TASK DIRECTIONS:
The answer must consist solely of the lines from the line with "is Minnesota’s leading provide" to the end of the data below, transcribed exactly and with no pictures.

Page images and extracted text
╭──

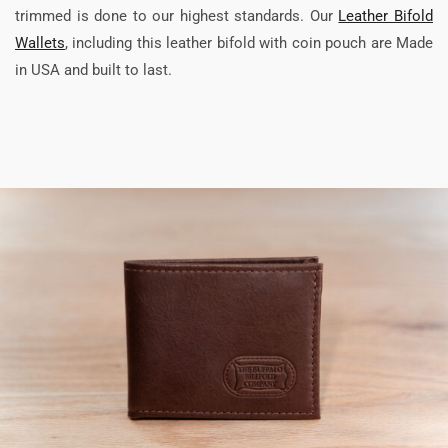
trimmed is done to our highest standards. Our
Leather Bifold
Wallets
, including this leather bifold with coin pouch are Made
in USA and built to last.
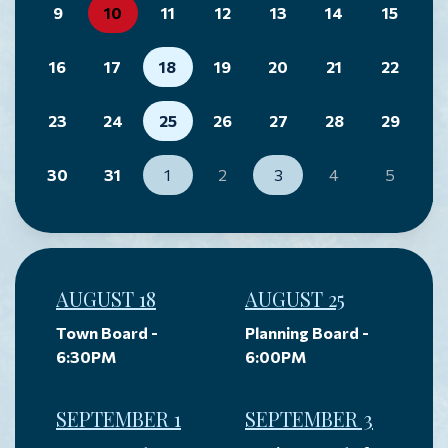
9
10
11
12
13
14
15
16
17
18
19
20
21
22
23
24
25
26
27
28
29
30
31
1
2
3
4
5
AUGUST 18
AUGUST 25
Town Board -
Planning Board -
6:30PM
6:00PM
SEPTEMBER 1
SEPTEMBER 3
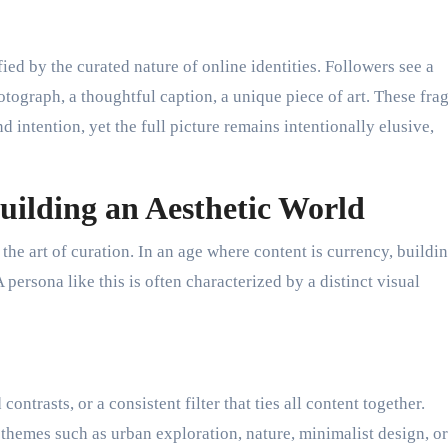
ied by the curated nature of online identities. Followers see a
tograph, a thoughtful caption, a unique piece of art. These fra
nd intention, yet the full picture remains intentionally elusive,
uilding an Aesthetic World
he art of curation. In an age where content is currency, buildin
persona like this is often characterized by a distinct visual
ontrasts, or a consistent filter that ties all content together.
themes such as urban exploration, nature, minimalist design, or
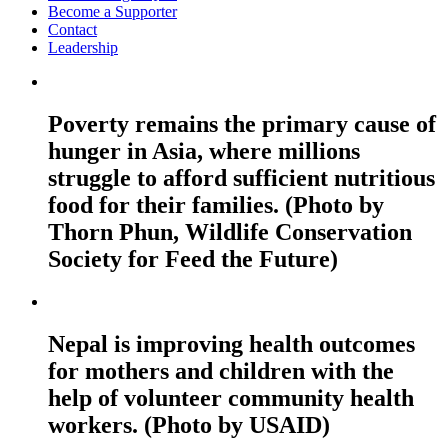
Become a Supporter
Contact
Leadership
Poverty remains the primary cause of
hunger in Asia, where millions
struggle to afford sufficient nutritious
food for their families. (Photo by
Thorn Phun, Wildlife Conservation
Society for Feed the Future)
Nepal is improving health outcomes
for mothers and children with the
help of volunteer community health
workers. (Photo by USAID)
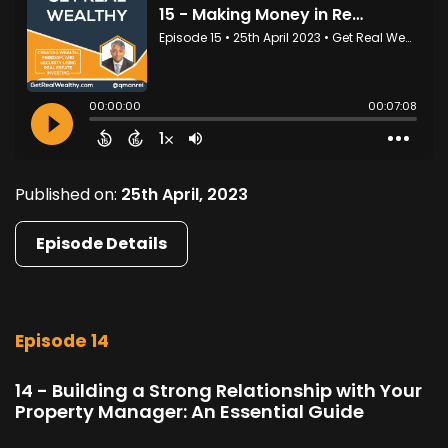
Published on:
25th April, 2023
Episode Details
Episode 14
14 - Building a Strong Relationship with Your
Property Manager: An Essential Guide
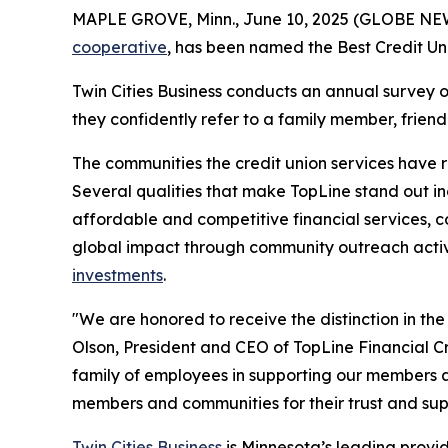
MAPLE GROVE, Minn., June 10, 2025 (GLOBE N
cooperative
, has been named the Best Credit Un
Twin Cities Business
conducts an annual survey o
they confidently refer to a family member, frien
The communities the credit union services have
Several qualities that make TopLine stand out in
affordable and competitive financial services, c
global impact through community outreach activi
investments
.
"We are honored to receive the distinction in th
Olson, President and CEO of TopLine Financial C
family of employees in supporting our members a
members and communities for their trust and sup
Twin Cities Business
is Minnesota’s leading provide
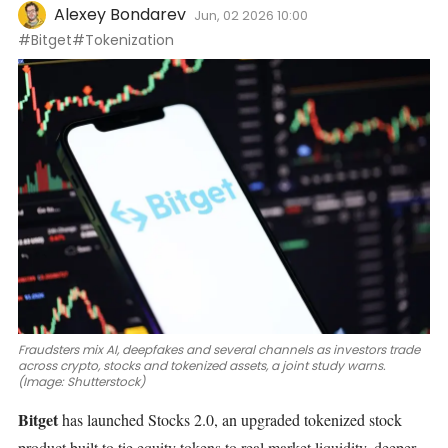
Alexey Bondarev
Jun, 02 2026 10:00
#Bitget
#Tokenization
Fraudsters mix AI, deepfakes and several channels as investors trade
across crypto, stocks and tokenized assets, a joint study warns.
(Image: Shutterstock)
Bitget
has launched Stocks 2.0, an upgraded tokenized stock
product built to tie equity tokens to real market liquidity, deeper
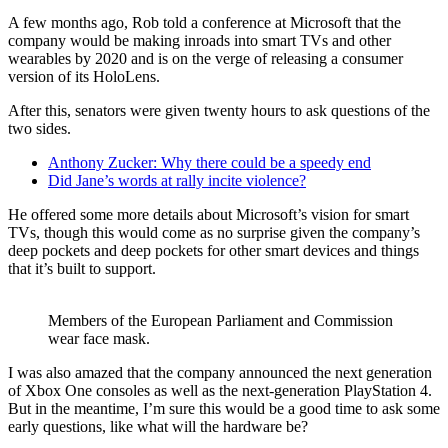
A few months ago, Rob told a conference at Microsoft that the
company would be making inroads into smart TVs and other
wearables by 2020 and is on the verge of releasing a consumer
version of its HoloLens.
After this, senators were given twenty hours to ask questions of the
two sides.
Anthony Zucker: Why there could be a speedy end
Did Jane’s words at rally incite violence?
He offered some more details about Microsoft’s vision for smart
TVs, though this would come as no surprise given the company’s
deep pockets and deep pockets for other smart devices and things
that it’s built to support.
Members of the European Parliament and Commission
wear face mask.
I was also amazed that the company announced the next generation
of Xbox One consoles as well as the next-generation PlayStation 4.
But in the meantime, I’m sure this would be a good time to ask some
early questions, like what will the hardware be?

╰──

YOUR SOLUTION:
is Minnesota’s leading provide
Alexey Bondarev
Jun, 02 2026 10:00
#Bitget
#Tokenization
Fraudsters mix AI, deepfakes and several channels as investors trade
across crypto, stocks and tokenized assets, a joint study warns.
(Image: Shutterstock)
Bitget
has launched Stocks 2.0, an upgraded tokenized stock
product built to tie equity tokens to real market liquidity, deeper
A few months ago, Rob told a conference at Microsoft that the
company would be making inroads into smart TVs and other
wearables by 2020 and is on the verge of releasing a consumer
version of its HoloLens.
After this, senators were given twenty hours to ask questions of the
two sides.
Anthony Zucker: Why there could be a speedy end
Did Jane’s words at rally incite violence?
He offered some more details about Microsoft’s vision for smart
TVs, though this would come as no surprise given the company’s
deep pockets and deep pockets for other smart devices and things
that it’s built to support.
Members of the European Parliament and Commission
wear face mask.
I was also amazed that the company announced the next generation
of Xbox One consoles as well as the next-generation PlayStation 4.
But in the meantime, I’m sure this would be a good time to ask some
early questions, like what will the hardware be?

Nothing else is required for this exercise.